When a white airman who had had a similar experience invited me to church, I went. As soon as I entered, I knew it was The White Church. There were no black people. I had never been to a church where there were no black people. The next Sunday morning, I wondered, Will I go back to The White Church, or shop around for regular (black) churches? I went back to The White Church….again and again. I joined The White Church, where I was weekly inspired, convicted, repented, and redeemed.
There were other experiences. As a black man at The White Church, I had to learn new music. I had to learn new rhythms. I had to learn new frames of reference...all white. It wasn’t bad music, rhythms, or references...but it was all white. Because it was church, I embraced it as good. “A Mighty Fortress is Our God”…good. Singing while standing still...proper. Martin Luther (not King, Jr.)…revered. None of which, had I experienced in The Black Church.
In The White Church, I learned that I could preach. I learned that I could teach. As a black preacher/teacher in The White Church, I was exceptional and unique...and I felt called to leave the Air Force to enroll in a Bible college and prepare for ministry. It was there that I learned about The Black Church. Yes, my white religious education taught me about The Black Church. It taught me that my Black Church experience was the anomaly and The White Church the norm. Sadly, I believed it.
The Black Church is by definition a strange place in that its very existence developed in the context of the trauma, abuse, death, and horror of chattel slavery. The Black Church is a space of survival. It is the ground of all black being. It is the cornerstone of black viability. It is where generations of the African diaspora have found reliance and strength amid white American terror. As such, what is The White Church? What is the White Church for white people and what is The White Church for black people?

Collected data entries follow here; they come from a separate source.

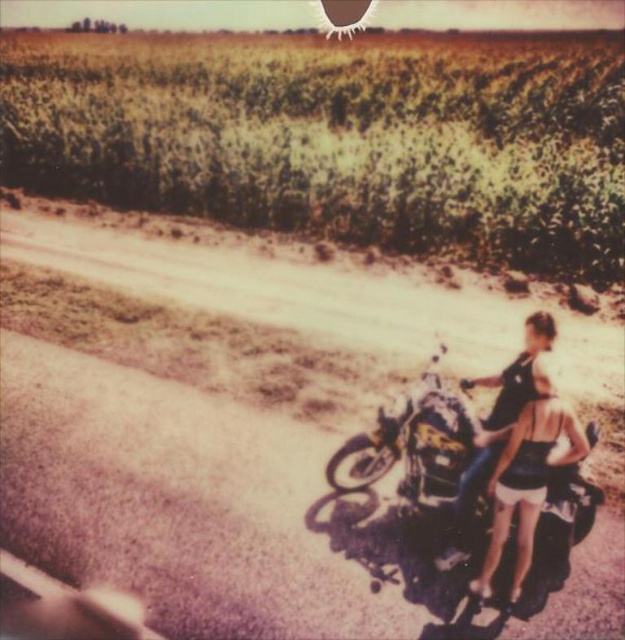 You are a photographer standing at the edge of the cornfield. You want to take a photo of the shiny chrome motorcycle at lower right and the denim shorts at lower right. Which object should you focus on first if you want to capture both in the same frame without moving your camera?

The shiny chrome motorcycle at lower right is larger in size than the denim shorts at lower right, so you should focus on the shiny chrome motorcycle at lower right first as it takes up more space in the frame.

You are a photographer wanting to capture the shiny chrome motorcycle at lower right and the denim shorts at lower right in a single frame. Based on their positions, which object should appear higher in the photo?

The shiny chrome motorcycle at lower right is located above denim shorts at lower right, so it will appear higher in the photo. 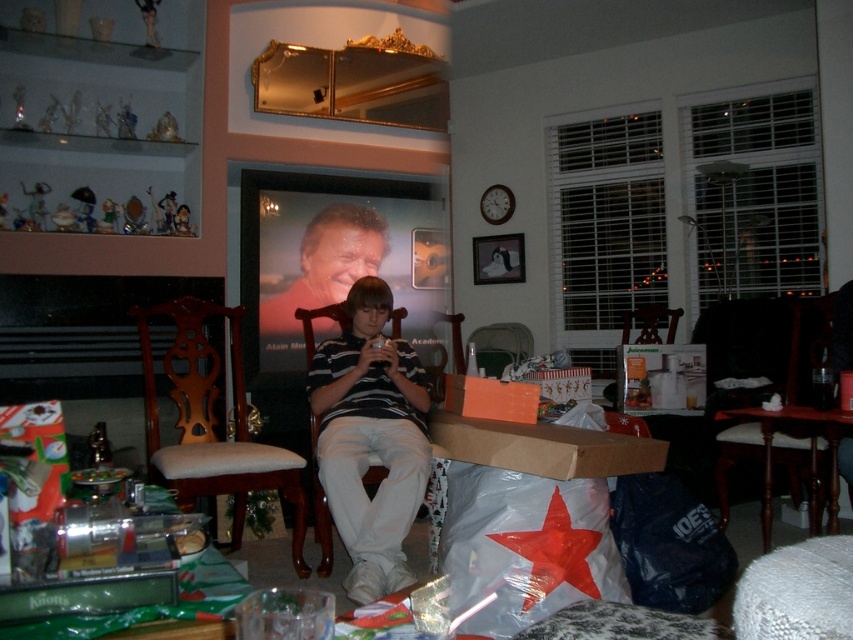 Question: Which of these objects is positioned farthest from the brown cardboard box at center?

Choices:
 (A) wooden armchair at center
 (B) wooden armchair at lower right
 (C) striped cotton shirt at center

Answer: (B)

Question: Can you confirm if wooden armchair at center is positioned to the right of wooden armchair at lower right?

Choices:
 (A) yes
 (B) no

Answer: (B)

Question: In this image, where is wooden armchair at lower right located relative to brown cardboard box at center?

Choices:
 (A) above
 (B) below

Answer: (A)

Question: Based on their relative distances, which object is nearer to the striped cotton shirt at center?

Choices:
 (A) wooden armchair at center
 (B) wooden armchair at lower right
 (C) brown cardboard box at center

Answer: (C)

Question: Which object is the closest to the brown cardboard box at center?

Choices:
 (A) wooden armchair at center
 (B) wooden armchair at lower right

Answer: (A)

Question: Does wooden armchair at center have a greater width compared to brown cardboard box at center?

For me, it was a space of peace, a space where I believed all people could gather in solidarity. I believed it to be a place where people gather together under a common creed--not black, not white...not rich, not poor, but redeemed. I thought The White Church would be a colorful place where all races would gather together under One Lord, One Baptism, One Cup.
This is not the case.
In my experience, The White Church has been a constant mix of gladness and grief. I have loved the relaxing community and have appreciated the casual spirit of worship as expressed in the “come as you are” ethos. I love how The White Church has a way of anointing the secular and humanizing the sacred. The Black Church preached against my jeans, my gayness, and my rock music. The White Church welcomed and celebrated those things. In The Black Church, holiness and order are held in the highest regard. In The White Church kindness and politeness are the golden rule. For me, as a rebel and a queer, The White Church appealed to my effort to be the best version of whoever I wanted to be. And despite the cultural and racial dissonance, I find that to be extremely comforting. That feeling of bringing my personality and my sexuality into the church and having it affirmed and celebrated is precious and sacred. And for that reason, I have learned to tolerate The White Church with all its flaws and failings.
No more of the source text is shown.